### Problem description
Take the line that contains "See the attached" in the data below and each line after it, through the last, and repeat them unchanged.
________________________
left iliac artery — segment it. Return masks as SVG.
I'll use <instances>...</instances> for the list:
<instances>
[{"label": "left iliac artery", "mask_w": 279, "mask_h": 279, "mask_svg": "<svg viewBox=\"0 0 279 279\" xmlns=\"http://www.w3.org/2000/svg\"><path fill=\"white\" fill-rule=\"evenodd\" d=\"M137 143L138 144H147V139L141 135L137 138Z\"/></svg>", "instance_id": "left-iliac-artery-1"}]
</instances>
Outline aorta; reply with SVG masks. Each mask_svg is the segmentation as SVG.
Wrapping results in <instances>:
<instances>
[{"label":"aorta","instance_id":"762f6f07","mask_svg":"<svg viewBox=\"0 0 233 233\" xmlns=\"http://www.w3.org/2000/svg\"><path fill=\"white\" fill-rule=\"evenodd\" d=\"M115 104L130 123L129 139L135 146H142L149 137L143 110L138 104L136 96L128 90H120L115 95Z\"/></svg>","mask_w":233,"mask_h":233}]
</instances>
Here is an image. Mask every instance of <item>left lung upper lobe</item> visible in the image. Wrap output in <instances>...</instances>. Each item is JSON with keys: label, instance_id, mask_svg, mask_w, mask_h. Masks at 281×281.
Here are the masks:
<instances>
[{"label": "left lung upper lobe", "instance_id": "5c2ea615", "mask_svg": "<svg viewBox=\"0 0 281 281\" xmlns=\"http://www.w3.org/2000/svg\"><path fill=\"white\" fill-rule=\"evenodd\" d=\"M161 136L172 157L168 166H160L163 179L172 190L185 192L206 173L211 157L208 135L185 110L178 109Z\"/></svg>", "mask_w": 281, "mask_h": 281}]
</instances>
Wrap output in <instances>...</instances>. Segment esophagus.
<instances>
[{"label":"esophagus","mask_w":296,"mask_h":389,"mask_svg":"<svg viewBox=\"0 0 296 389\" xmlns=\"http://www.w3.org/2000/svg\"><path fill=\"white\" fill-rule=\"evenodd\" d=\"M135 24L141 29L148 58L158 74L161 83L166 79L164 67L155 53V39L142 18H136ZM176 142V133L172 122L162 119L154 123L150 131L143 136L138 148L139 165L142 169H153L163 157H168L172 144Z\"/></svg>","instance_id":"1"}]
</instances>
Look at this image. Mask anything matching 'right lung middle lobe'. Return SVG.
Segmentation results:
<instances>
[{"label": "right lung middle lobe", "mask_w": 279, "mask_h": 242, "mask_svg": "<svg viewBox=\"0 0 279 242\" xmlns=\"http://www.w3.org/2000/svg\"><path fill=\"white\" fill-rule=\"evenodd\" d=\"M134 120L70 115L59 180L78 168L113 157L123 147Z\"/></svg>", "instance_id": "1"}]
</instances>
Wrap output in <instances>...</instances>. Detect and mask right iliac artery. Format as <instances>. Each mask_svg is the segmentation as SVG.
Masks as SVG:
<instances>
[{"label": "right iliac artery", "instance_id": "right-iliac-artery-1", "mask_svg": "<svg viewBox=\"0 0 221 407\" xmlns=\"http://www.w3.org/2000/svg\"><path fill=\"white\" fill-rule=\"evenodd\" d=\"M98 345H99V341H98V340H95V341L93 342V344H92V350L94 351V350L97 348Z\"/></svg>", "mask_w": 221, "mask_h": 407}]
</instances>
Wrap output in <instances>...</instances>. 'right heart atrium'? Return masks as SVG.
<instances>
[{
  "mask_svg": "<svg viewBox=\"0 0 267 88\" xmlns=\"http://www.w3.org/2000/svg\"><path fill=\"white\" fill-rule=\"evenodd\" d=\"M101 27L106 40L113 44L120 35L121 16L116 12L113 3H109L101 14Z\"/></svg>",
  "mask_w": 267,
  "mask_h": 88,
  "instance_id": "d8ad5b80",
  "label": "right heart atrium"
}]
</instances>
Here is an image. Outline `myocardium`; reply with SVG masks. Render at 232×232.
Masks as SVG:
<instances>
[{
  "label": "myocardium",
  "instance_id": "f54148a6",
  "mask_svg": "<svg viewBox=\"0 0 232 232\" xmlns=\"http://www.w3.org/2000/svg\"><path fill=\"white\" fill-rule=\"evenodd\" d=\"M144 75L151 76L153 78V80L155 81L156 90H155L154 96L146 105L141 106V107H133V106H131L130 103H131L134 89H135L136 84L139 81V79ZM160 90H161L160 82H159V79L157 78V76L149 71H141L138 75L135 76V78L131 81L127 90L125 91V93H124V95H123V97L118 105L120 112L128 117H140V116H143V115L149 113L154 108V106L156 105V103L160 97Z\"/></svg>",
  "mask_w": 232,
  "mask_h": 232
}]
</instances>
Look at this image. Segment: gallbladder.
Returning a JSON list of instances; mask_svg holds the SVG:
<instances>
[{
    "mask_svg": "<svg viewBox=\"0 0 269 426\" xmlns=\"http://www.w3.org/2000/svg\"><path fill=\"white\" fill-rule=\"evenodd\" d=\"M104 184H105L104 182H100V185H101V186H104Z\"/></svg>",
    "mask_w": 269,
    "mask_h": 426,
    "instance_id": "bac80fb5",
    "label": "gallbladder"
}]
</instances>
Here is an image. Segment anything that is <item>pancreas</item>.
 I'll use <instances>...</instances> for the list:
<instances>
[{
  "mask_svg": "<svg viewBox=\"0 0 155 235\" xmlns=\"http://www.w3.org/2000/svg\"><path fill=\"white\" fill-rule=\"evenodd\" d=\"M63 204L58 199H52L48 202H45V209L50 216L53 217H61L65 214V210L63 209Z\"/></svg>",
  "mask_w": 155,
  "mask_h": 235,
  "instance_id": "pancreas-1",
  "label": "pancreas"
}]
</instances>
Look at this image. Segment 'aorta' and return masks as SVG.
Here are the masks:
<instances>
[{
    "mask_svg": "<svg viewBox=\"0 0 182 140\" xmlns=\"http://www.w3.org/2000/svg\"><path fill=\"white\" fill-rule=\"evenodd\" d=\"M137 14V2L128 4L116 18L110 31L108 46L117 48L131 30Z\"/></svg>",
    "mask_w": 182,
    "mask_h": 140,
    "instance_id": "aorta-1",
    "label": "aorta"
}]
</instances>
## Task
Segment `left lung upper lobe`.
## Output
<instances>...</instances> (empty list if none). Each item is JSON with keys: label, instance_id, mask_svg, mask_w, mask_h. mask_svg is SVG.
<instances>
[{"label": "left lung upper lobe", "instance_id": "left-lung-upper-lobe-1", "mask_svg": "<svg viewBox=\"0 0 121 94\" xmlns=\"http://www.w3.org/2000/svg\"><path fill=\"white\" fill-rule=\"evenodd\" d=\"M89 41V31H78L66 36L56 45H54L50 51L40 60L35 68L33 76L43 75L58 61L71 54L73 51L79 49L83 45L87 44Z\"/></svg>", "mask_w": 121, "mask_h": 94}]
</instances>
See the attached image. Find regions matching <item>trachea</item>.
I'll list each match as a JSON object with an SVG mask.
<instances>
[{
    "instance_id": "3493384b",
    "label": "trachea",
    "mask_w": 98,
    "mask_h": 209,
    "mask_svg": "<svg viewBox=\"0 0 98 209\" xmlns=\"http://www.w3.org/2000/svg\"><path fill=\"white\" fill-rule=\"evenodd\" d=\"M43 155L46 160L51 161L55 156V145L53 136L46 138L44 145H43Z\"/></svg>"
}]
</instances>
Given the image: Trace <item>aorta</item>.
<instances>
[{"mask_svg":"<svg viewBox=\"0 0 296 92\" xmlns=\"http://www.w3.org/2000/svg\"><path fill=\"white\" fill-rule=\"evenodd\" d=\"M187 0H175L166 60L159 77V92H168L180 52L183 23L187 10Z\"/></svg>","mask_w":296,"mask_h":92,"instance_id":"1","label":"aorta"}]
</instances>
________________________
### Written answer
See the attached image. Find regions matching <item>trachea</item>.
I'll list each match as a JSON object with an SVG mask.
<instances>
[{
    "instance_id": "3493384b",
    "label": "trachea",
    "mask_w": 98,
    "mask_h": 209,
    "mask_svg": "<svg viewBox=\"0 0 98 209\" xmlns=\"http://www.w3.org/2000/svg\"><path fill=\"white\" fill-rule=\"evenodd\" d=\"M43 155L46 160L51 161L55 156V145L53 136L46 138L44 145H43Z\"/></svg>"
}]
</instances>
Given the image: Trace <item>aorta</item>.
<instances>
[{"mask_svg":"<svg viewBox=\"0 0 296 92\" xmlns=\"http://www.w3.org/2000/svg\"><path fill=\"white\" fill-rule=\"evenodd\" d=\"M187 0H175L166 60L159 77V92H168L180 52L183 23L187 10Z\"/></svg>","mask_w":296,"mask_h":92,"instance_id":"1","label":"aorta"}]
</instances>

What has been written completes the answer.